Between War and Capitulation

This week, the People’s Republic of China imposed Chinese national security law on Hong Kong, violating the 1997 Sino-British declaration handing the territory to Beijing and slamming the door on what was left of a free Hong Kong. The United States, U.K., and others reacted angrily; the Trump administration had already imposed sanctions for Chinese actions in Hong Kong. London offered a pathway to citizenship to 3 million Hong Kongers. But China appears to have rightly calculated that other than a few angry statements and some irritating economic punishments, the world would do nothing in the face of its aggression.
It is almost a truism that a policy of resistance to rogue states, revisionists, bad guys—call them what you will—that is not backed by the potential use of force is bound to fail. But the practicalities of using force are a limiting factor in most cases. As Barack Obama said in defense of his weak Syria policy, “Unless we were all in and willing to take over Syria, we were going to have problems.” That binary Obama formulation—war or nothing—has surprising purchase, particularly in the face of complex problems.
Still, the question Obama asked is the correct one: Are we going to risk war over a security law in Hong Kong, some province of Ukraine, a region of Georgia, Syrians, Yemenis, Somalis…? Almost certainly not. The question has deep provenance: Chamberlain was right that few can muster interest in a “quarrel in a far away country, between people of whom we know nothing.” And by the time the world realizes that it does indeed need to care about these far away quarrels, it becomes almost impossible absent major conflict to rise to the challenge.

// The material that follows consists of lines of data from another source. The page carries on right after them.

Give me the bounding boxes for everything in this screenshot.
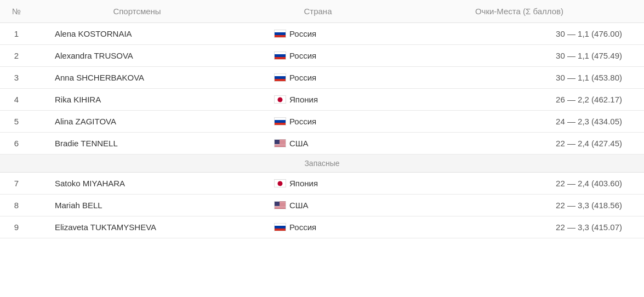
rank-number: 4	[0, 89, 33, 111]
table-row: 1 Alena KOSTORNAIA Россия 30 — 1,1 (476.…	[0, 23, 644, 45]
flag-japan-icon	[274, 179, 286, 187]
country-name: Япония	[289, 179, 318, 188]
svg-rect-4	[275, 144, 286, 145]
country-cell: Россия	[241, 111, 395, 133]
flag-russia-icon	[274, 223, 286, 231]
athlete-name: Satoko MIYAHARA	[33, 173, 241, 195]
score-value: 22 — 3,3 (418.56)	[395, 195, 644, 216]
flag-usa-icon	[274, 139, 286, 147]
score-value: 30 — 1,1 (476.00)	[395, 23, 644, 45]
athlete-name: Elizaveta TUKTAMYSHEVA	[33, 216, 241, 238]
reserves-label: Запасные	[0, 155, 644, 173]
table-row: 7 Satoko MIYAHARA Япония 22 — 2,4 (403.6…	[0, 173, 644, 195]
rank-number: 6	[0, 133, 33, 155]
athlete-name: Bradie TENNELL	[33, 133, 241, 155]
flag-japan-icon	[274, 95, 286, 104]
table-row: 3 Anna SHCHERBAKOVA Россия 30 — 1,1 (453…	[0, 67, 644, 89]
rank-number: 8	[0, 195, 33, 216]
rank-number: 7	[0, 173, 33, 195]
rank-number: 1	[0, 23, 33, 45]
athlete-name: Rika KIHIRA	[33, 89, 241, 111]
country-name: Россия	[289, 222, 316, 232]
score-value: 26 — 2,2 (462.17)	[395, 89, 644, 111]
score-value: 30 — 1,1 (453.80)	[395, 67, 644, 89]
country-name: Россия	[289, 51, 316, 60]
country-cell: Россия	[241, 23, 395, 45]
rank-number: 2	[0, 45, 33, 67]
svg-rect-6	[275, 147, 286, 147]
country-name: Россия	[289, 29, 316, 38]
header-score: Очки-Места (Σ баллов)	[395, 0, 644, 23]
score-value: 22 — 3,3 (415.07)	[395, 216, 644, 238]
table-row: 9 Elizaveta TUKTAMYSHEVA Россия 22 — 3,3…	[0, 216, 644, 238]
header-country: Страна	[241, 0, 395, 23]
score-value: 22 — 2,4 (427.45)	[395, 133, 644, 155]
rank-number: 9	[0, 216, 33, 238]
country-cell: Россия	[241, 67, 395, 89]
flag-russia-icon	[274, 73, 286, 82]
header-athlete: Спортсмены	[33, 0, 241, 23]
svg-rect-7	[275, 140, 280, 144]
table-row: 8 Mariah BELL США 22 —	[0, 195, 644, 216]
table-row: 5 Alina ZAGITOVA Россия 24 — 2,3 (434.05…	[0, 111, 644, 133]
score-value: 22 — 2,4 (403.60)	[395, 173, 644, 195]
country-name: Россия	[289, 73, 316, 82]
svg-rect-15	[275, 202, 280, 206]
rank-number: 3	[0, 67, 33, 89]
rankings-table: № Спортсмены Страна Очки-Места (Σ баллов…	[0, 0, 644, 238]
country-cell: Россия	[241, 45, 395, 67]
country-cell: Япония	[241, 89, 395, 111]
rank-number: 5	[0, 111, 33, 133]
table-row: 4 Rika KIHIRA Япония 26 — 2,2 (462.17)	[0, 89, 644, 111]
table-row: 6 Bradie TENNELL США 2	[0, 133, 644, 155]
table-row: 2 Alexandra TRUSOVA Россия 30 — 1,1 (475…	[0, 45, 644, 67]
score-value: 24 — 2,3 (434.05)	[395, 111, 644, 133]
country-cell: Япония	[241, 173, 395, 195]
flag-usa-icon	[274, 201, 286, 209]
athlete-name: Alina ZAGITOVA	[33, 111, 241, 133]
athlete-name: Anna SHCHERBAKOVA	[33, 67, 241, 89]
flag-russia-icon	[274, 117, 286, 125]
athlete-name: Alena KOSTORNAIA	[33, 23, 241, 45]
country-cell: США	[241, 133, 395, 155]
score-value: 30 — 1,1 (475.49)	[395, 45, 644, 67]
svg-rect-13	[275, 207, 286, 208]
country-cell: Россия	[241, 216, 395, 238]
athlete-name: Mariah BELL	[33, 195, 241, 216]
country-name: США	[289, 201, 309, 210]
country-name: Россия	[289, 117, 316, 126]
athlete-name: Alexandra TRUSOVA	[33, 45, 241, 67]
country-name: Япония	[289, 95, 318, 104]
flag-russia-icon	[274, 30, 286, 38]
svg-rect-5	[275, 145, 286, 146]
country-cell: США	[241, 195, 395, 216]
country-name: США	[289, 139, 309, 148]
svg-rect-12	[275, 206, 286, 207]
svg-rect-14	[275, 209, 286, 209]
header-num: №	[0, 0, 33, 23]
flag-russia-icon	[274, 52, 286, 60]
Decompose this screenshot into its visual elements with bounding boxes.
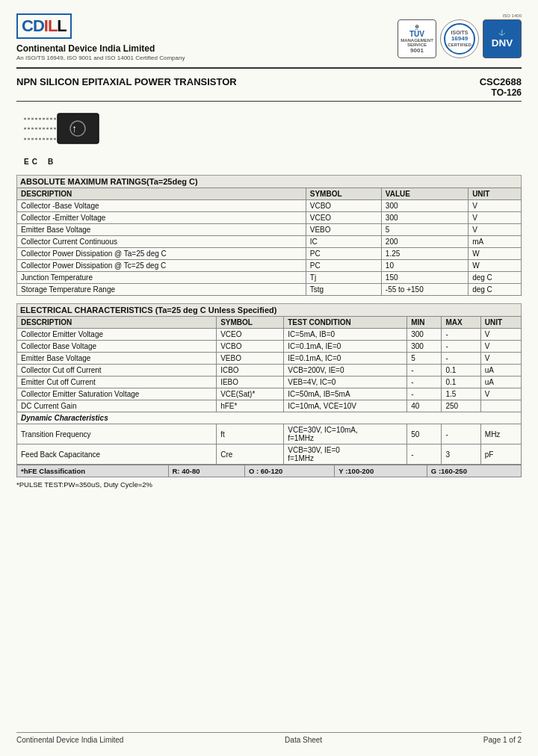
svg-text:↑: ↑ — [72, 123, 77, 134]
col-description: DESCRIPTION — [17, 317, 217, 329]
product-codes: CSC2688 TO-126 — [480, 76, 522, 98]
footer-company: Continental Device India Limited — [16, 736, 123, 744]
table-row: Emitter Base VoltageVEBO5V — [17, 224, 522, 236]
table-row: Transition FrequencyftVCE=30V, IC=10mA,f… — [17, 424, 522, 444]
diagram-area: ↑ E C B — [24, 108, 522, 167]
header-left: CDIL L Continental Device India Limited … — [16, 13, 185, 61]
product-header: NPN SILICON EPITAXIAL POWER TRANSISTOR C… — [16, 76, 522, 102]
abs-max-section-title: ABSOLUTE MAXIMUM RATINGS(Ta=25deg C) — [16, 175, 522, 188]
pin-e: E — [24, 158, 29, 166]
svg-text:⚓: ⚓ — [498, 28, 506, 36]
transistor-diagram: ↑ — [24, 108, 121, 164]
product-package: TO-126 — [480, 87, 522, 98]
col-unit: UNIT — [480, 317, 521, 329]
table-row: Storage Temperature RangeTstg-55 to +150… — [17, 284, 522, 296]
table-row: DC Current GainhFE*IC=10mA, VCE=10V40250 — [17, 400, 522, 412]
table-row: Emitter Cut off CurrentIEBOVEB=4V, IC=0-… — [17, 377, 522, 388]
elec-char-header-row: DESCRIPTION SYMBOL TEST CONDITION MIN MA… — [17, 317, 522, 329]
table-row: Collector -Emitter VoltageVCEO300V — [17, 212, 522, 224]
col-symbol: SYMBOL — [306, 188, 381, 200]
iso-badge: ISO 1400 — [503, 13, 522, 18]
table-row: Junction TemperatureTj150deg C — [17, 272, 522, 284]
col-max: MAX — [442, 317, 480, 329]
table-row: Collector -Base VoltageVCBO300V — [17, 200, 522, 212]
abs-max-table: DESCRIPTION SYMBOL VALUE UNIT Collector … — [16, 188, 522, 296]
footer: Continental Device India Limited Data Sh… — [16, 732, 522, 744]
hfe-r: R: 40-80 — [168, 465, 244, 477]
product-code: CSC2688 — [480, 76, 522, 87]
footer-page: Page 1 of 2 — [483, 736, 522, 744]
header: CDIL L Continental Device India Limited … — [16, 13, 522, 69]
svg-text:CERTIFIED: CERTIFIED — [448, 43, 471, 47]
header-right: ISO 1400 ⊕ TÜV MANAGEMENTSERVICE 9001 IS… — [398, 13, 522, 58]
svg-rect-7 — [58, 114, 99, 143]
table-row: Collector Current ContinuousIC200mA — [17, 236, 522, 248]
col-min: MIN — [407, 317, 442, 329]
cdil-cd-text: CD — [22, 16, 44, 36]
col-unit: UNIT — [469, 188, 522, 200]
col-symbol: SYMBOL — [217, 317, 284, 329]
page: CDIL L Continental Device India Limited … — [0, 0, 538, 756]
hfe-o: O : 60-120 — [244, 465, 334, 477]
table-row: Feed Back CapacitanceCreVCB=30V, IE=0f=1… — [17, 444, 522, 465]
table-row: Collector Emitter Saturation VoltageVCE(… — [17, 388, 522, 400]
dnv-badge: ⚓ DNV — [483, 19, 522, 58]
table-row: Collector Emitter VoltageVCEOIC=5mA, IB=… — [17, 329, 522, 341]
table-row: Emitter Base VoltageVEBOIE=0.1mA, IC=05-… — [17, 353, 522, 365]
table-row: Collector Power Dissipation @ Ta=25 deg … — [17, 248, 522, 260]
abs-max-header-row: DESCRIPTION SYMBOL VALUE UNIT — [17, 188, 522, 200]
footer-doc-type: Data Sheet — [285, 736, 322, 744]
table-row: Collector Power Dissipation @ Tc=25 deg … — [17, 260, 522, 272]
elec-char-table: DESCRIPTION SYMBOL TEST CONDITION MIN MA… — [16, 316, 522, 465]
pin-b: B — [48, 158, 53, 166]
svg-text:DNV: DNV — [492, 37, 513, 49]
tuv-badge: ⊕ TÜV MANAGEMENTSERVICE 9001 — [398, 19, 436, 58]
table-row: Collector Cut off CurrentICBOVCB=200V, I… — [17, 365, 522, 377]
hfe-table: *hFE Classification R: 40-80 O : 60-120 … — [16, 465, 522, 477]
col-description: DESCRIPTION — [17, 188, 306, 200]
dynamic-characteristics-row: Dynamic Characteristics — [17, 412, 522, 424]
product-title: NPN SILICON EPITAXIAL POWER TRANSISTOR — [16, 76, 237, 87]
svg-text:ISO/TS: ISO/TS — [451, 30, 469, 35]
svg-text:16949: 16949 — [451, 35, 469, 42]
hfe-label: *hFE Classification — [17, 465, 169, 477]
pin-c: C — [32, 158, 37, 166]
hfe-g: G :160-250 — [427, 465, 521, 477]
cdil-il-text: IL — [44, 16, 58, 36]
elec-char-section-title: ELECTRICAL CHARACTERISTICS (Ta=25 deg C … — [16, 303, 522, 316]
col-test-condition: TEST CONDITION — [284, 317, 407, 329]
pin-labels: E C B — [24, 158, 53, 166]
iso-text: An ISO/TS 16949, ISO 9001 and ISO 14001 … — [16, 55, 185, 61]
cdil-logo-box: CDIL L — [16, 13, 72, 39]
iso9001-badge: ISO/TS 16949 CERTIFIED — [440, 19, 479, 58]
hfe-y: Y :100-200 — [335, 465, 427, 477]
company-name: Continental Device India Limited — [16, 43, 185, 54]
pulse-test-note: *PULSE TEST:PW=350uS, Duty Cycle=2% — [16, 480, 522, 489]
cdil-logo: CDIL L — [16, 13, 185, 39]
col-value: VALUE — [381, 188, 468, 200]
table-row: Collector Base VoltageVCBOIC=0.1mA, IE=0… — [17, 341, 522, 353]
hfe-row: *hFE Classification R: 40-80 O : 60-120 … — [17, 465, 522, 477]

Without the implicit threat of force to back up diplomacy—that stick that Theodore Roosevelt eulogized—the effectiveness of measures intended to coerce a determined rogue is very much in question. Indeed, neither sanctions nor stern words have dislodged Russia from Ukraine, nor mitigated Iranian and Russian chemical attacks on the Syrian people. A Permanent Court of Arbitration ruling hasn’t displaced China from the South China Sea, and no number of sanctions have stopped Iran from sponsoring and arming terrorist groups.